Recommended Locations for Field Draft Controls
For gas-fired equipment, the preferred location of the control is on the bull head tee. This location provides maximum relief of downdrafts with minimum positive pressure. (See Figure 1, Diagram A-C)
With oil or solid fuels, the bull head tee is not recommended, so locate the control as shown. (See Figure 1, Diagram D-J) These locations are acceptable for gas units as well. Except on forced draft systems, locate the control as close as possible to the furnace or boiler, at least 12" beyond a stack switch on oil-fired units, and at least 18" from a combustible ceiling or wall..

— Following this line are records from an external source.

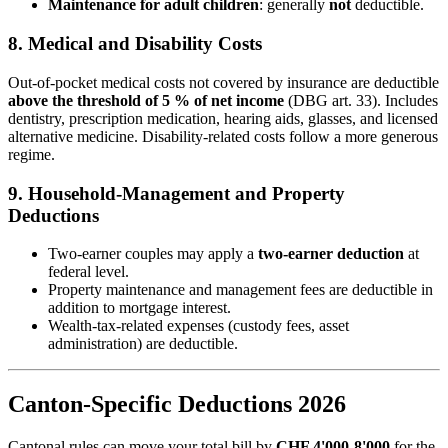
Maintenance for adult children
: generally
not
deductible.
8. Medical and Disability Costs
Out-of-pocket medical costs not covered by insurance are deductible
above the threshold of 5 % of net income
(DBG art. 33). Includes
dentistry, prescription medication, hearing aids, glasses, and licensed
alternative medicine. Disability-related costs follow a more generous
regime.
9. Household-Management and Property
Deductions
Two-earner couples may apply a
two-earner deduction
at
federal level.
Property maintenance and management fees are deductible in
addition to mortgage interest.
Wealth-tax-related expenses (custody fees, asset
administration) are deductible.
Canton-Specific Deductions 2026
Cantonal rules can move your total bill by
CHF 4'000-8'000
for the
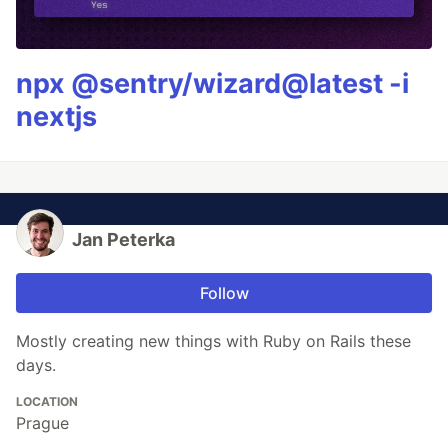
npx @sentry/wizard@latest -i
nextjs
Jan Peterka
Follow
Mostly creating new things with Ruby on Rails these
days.
LOCATION
Prague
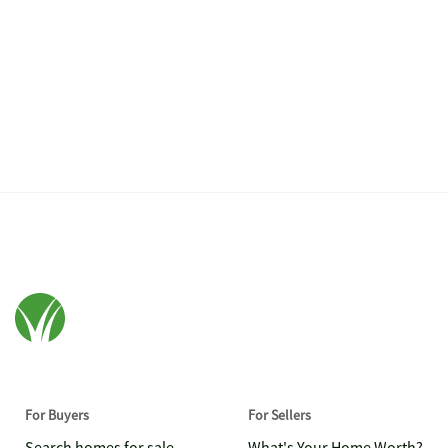
For Buyers
For Sellers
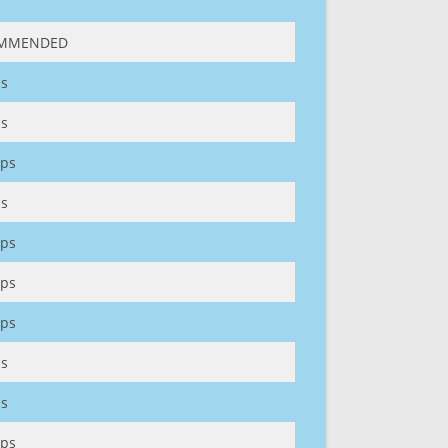
MMENDED
s
s
ps
s
ps
ps
ps
s
s
ps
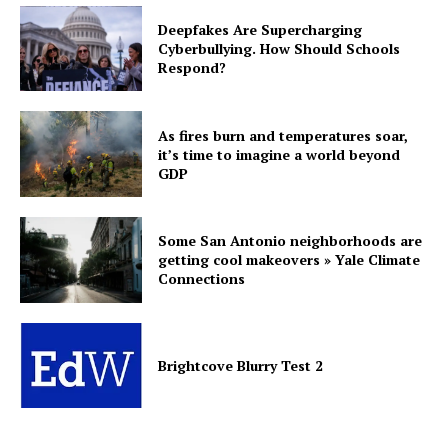
Deepfakes Are Supercharging
Cyberbullying. How Should Schools
Respond?
As fires burn and temperatures soar,
it’s time to imagine a world beyond
GDP
Some San Antonio neighborhoods are
getting cool makeovers » Yale Climate
Connections
Brightcove Blurry Test 2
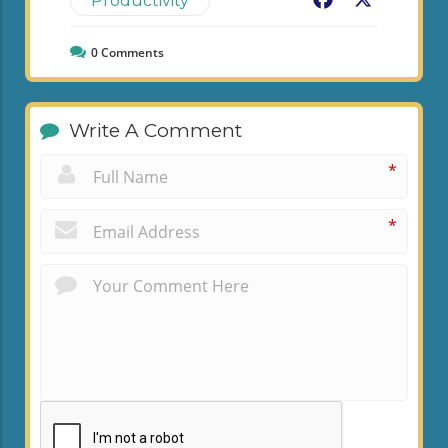
Facebook
X
Productivity
0
Comments
Write A Comment
*
*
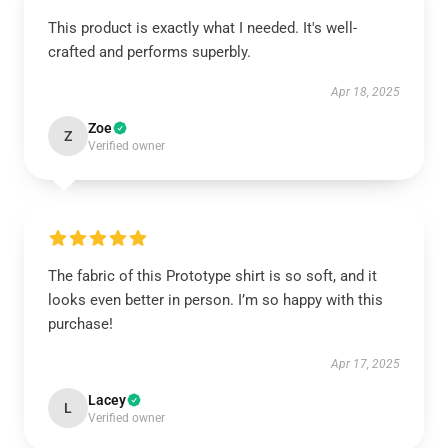
This product is exactly what I needed. It's well-
crafted and performs superbly.
Apr 18, 2025
Zoe
Z
Verified owner
The fabric of this Prototype shirt is so soft, and it
looks even better in person. I’m so happy with this
purchase!
Apr 17, 2025
Lacey
L
Verified owner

Multiple Appliance Location Recommendations
Commercial and industrial furnaces and boilers are frequently installed in multiples. (See Figure 2) Use a draft control for each boiler located on the uptake between the smoke outlet and the breach (location A). When this uptake is too short to permit the installation of a control, locate a seperate control for each boiler on the main breach (location B). If neither of these locations is possible, use a single large control in the breaching between the chimney and the nearest boiler (location C). Where several units are vented into a common breaching, the most draft-critical should vent highest in, or be placed closest to the chimney. Incinerators should generally be placed farthest from, or vented lowest in the chimney. Choosing The Right SizeSimple rules of thumb to guide size selections:
- For most application, the draft control should be the same size as the flue pipe. In other words, use a 6" control for a 6" pipe.

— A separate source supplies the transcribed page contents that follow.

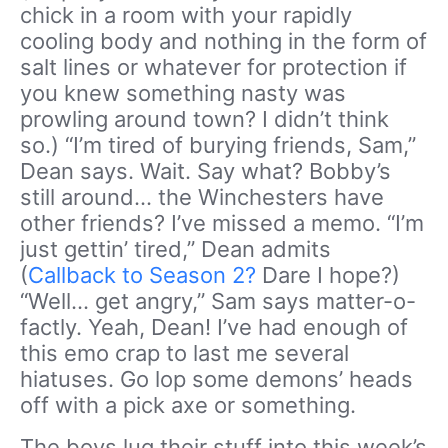
chick in a room with your rapidly
cooling body and nothing in the form of
salt lines or whatever for protection if
you knew something nasty was
prowling around town? I didn’t think
so.) “I’m tired of burying friends, Sam,”
Dean says. Wait. Say what? Bobby’s
still around… the Winchesters have
other friends? I’ve missed a memo. “I’m
just gettin’ tired,” Dean admits
(
Callback to Season 2?
Dare I hope?)
“Well… get angry,” Sam says matter-o-
factly. Yeah, Dean! I’ve had enough of
this emo crap to last me several
hiatuses. Go lop some demons’ heads
off with a pick axe or something.
The boys lug their stuff into this week’s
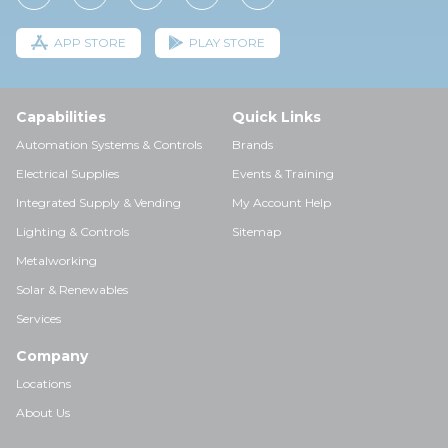
APP STORE
PLAY STORE
Capabilities
Quick Links
Automation Systems & Controls
Brands
Electrical Supplies
Events & Training
Integrated Supply & Vending
My Account Help
Lighting & Controls
Sitemap
Metalworking
Solar & Renewables
Services
Company
Locations
About Us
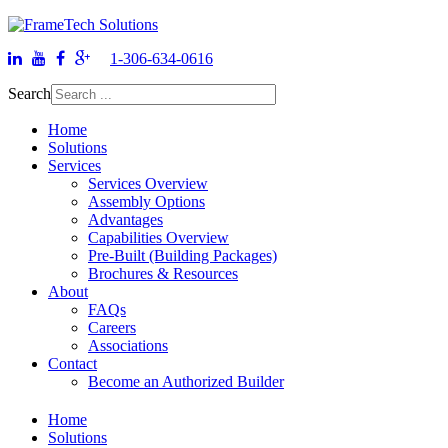
1-306-634-0616
Search
Home
Solutions
Services
Services Overview
Assembly Options
Advantages
Capabilities Overview
Pre-Built (Building Packages)
Brochures & Resources
About
FAQs
Careers
Associations
Contact
Become an Authorized Builder
Home
Solutions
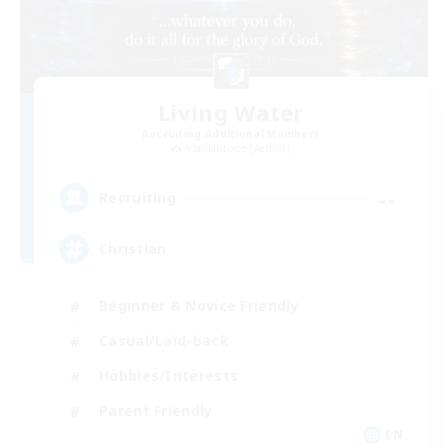
Living Water
Recruiting Additional Members
Adamantoise [Aether]
--
Recruiting
Christian
Beginner & Novice Friendly
Casual/Laid-back
Hobbies/Interests
Parent Friendly
EN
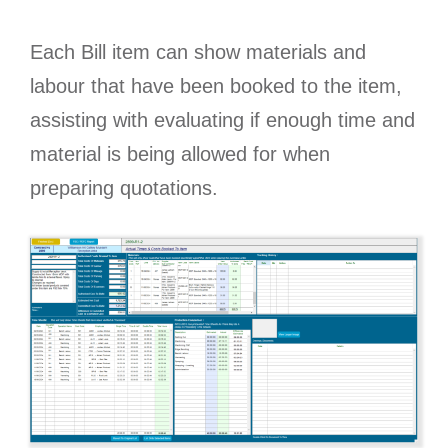
Each Bill item can show materials and
labour that have been booked to the item,
assisting with evaluating if enough time and
material is being allowed for when
preparing quotations.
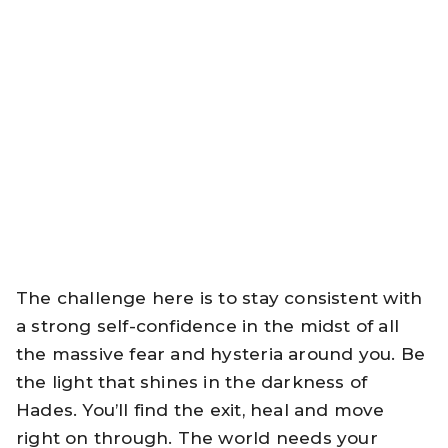
The challenge here is to stay consistent with
a strong self-confidence in the midst of all
the massive fear and hysteria around you. Be
the light that shines in the darkness of
Hades. You’ll find the exit, heal and move
right on through. The world needs your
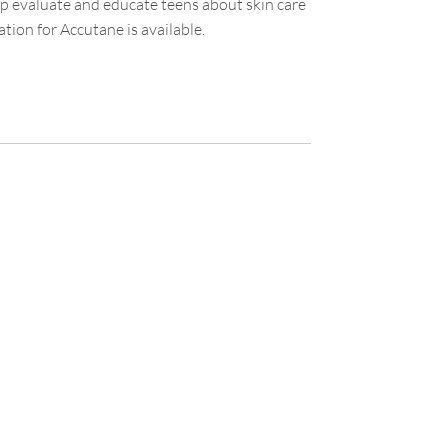
elp evaluate and educate teens about skin care
ion for Accutane is available.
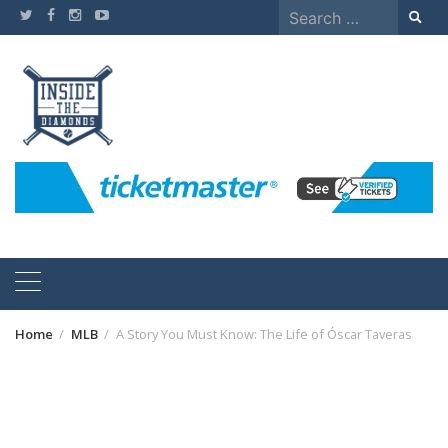
Skip
Search
to
for:
content
Home
MLB
A Story You Must Know: The Life of Óscar Taveras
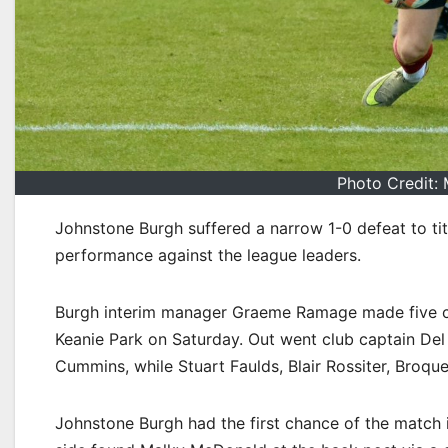
Photo Credit: 
Johnstone Burgh suffered a narrow 1-0 defeat to ti
performance against the league leaders.
Burgh interim manager Graeme Ramage made five chan
Keanie Park on Saturday. Out went club captain De
Cummins, while Stuart Faulds, Blair Rossiter, Broq
Johnstone Burgh had the first chance of the match in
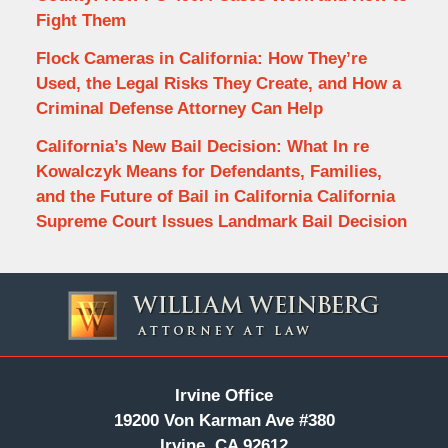
Fight Them
Flock Cameras in California: How They’re
Used, the Legal Risks They Create, and How a
Criminal Defense Attorney Can Help
California’s New Bail Decision: What In re
Kowalczyk Means for Defendants, Families,
and the Future of Bail in California California
Supreme Court Issues Landmark Bail Decision
Contact
Information
Irvine Office
19200 Von Karman Ave #380
Irvine, CA 92612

- It the vent pipe or breach is square, use the round equivalent. For example - on a 14" x 14" breach use a 14" control. Little flow occurs in the corners of a square pipe, so its capacity is approximately the same as a round pipe of the same diameter.

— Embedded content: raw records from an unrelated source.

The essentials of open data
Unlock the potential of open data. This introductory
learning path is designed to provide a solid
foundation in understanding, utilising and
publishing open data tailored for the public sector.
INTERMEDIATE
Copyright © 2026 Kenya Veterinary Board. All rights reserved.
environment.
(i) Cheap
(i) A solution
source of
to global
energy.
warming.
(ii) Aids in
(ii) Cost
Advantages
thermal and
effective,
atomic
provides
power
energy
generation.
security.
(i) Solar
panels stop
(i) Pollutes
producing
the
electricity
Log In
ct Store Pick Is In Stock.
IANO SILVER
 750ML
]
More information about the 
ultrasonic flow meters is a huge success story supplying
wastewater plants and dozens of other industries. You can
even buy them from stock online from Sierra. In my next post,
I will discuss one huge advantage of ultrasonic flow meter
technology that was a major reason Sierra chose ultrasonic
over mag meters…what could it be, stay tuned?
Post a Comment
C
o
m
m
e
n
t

- If the breach is rectangular or oval, compute its cross-sectional area and select a draft control having the same or a greater nominal cross-sectional area. A breach 14" high x 10" wide would have a cross-sectional area of 140 square inches. From Table 1, select a 14" control with a cross-sectional area of 154 square inches.
- Where a control larger than 32" is required, use more than one draft control with combined cross-sectional areas equal to or greater than that of the breach.
- When chimneys are of an unusual height, or if the draft to be maintained is either very high or very low, it is advisable to deviate from the rules of thumb outlined here and refer to the sizing chart.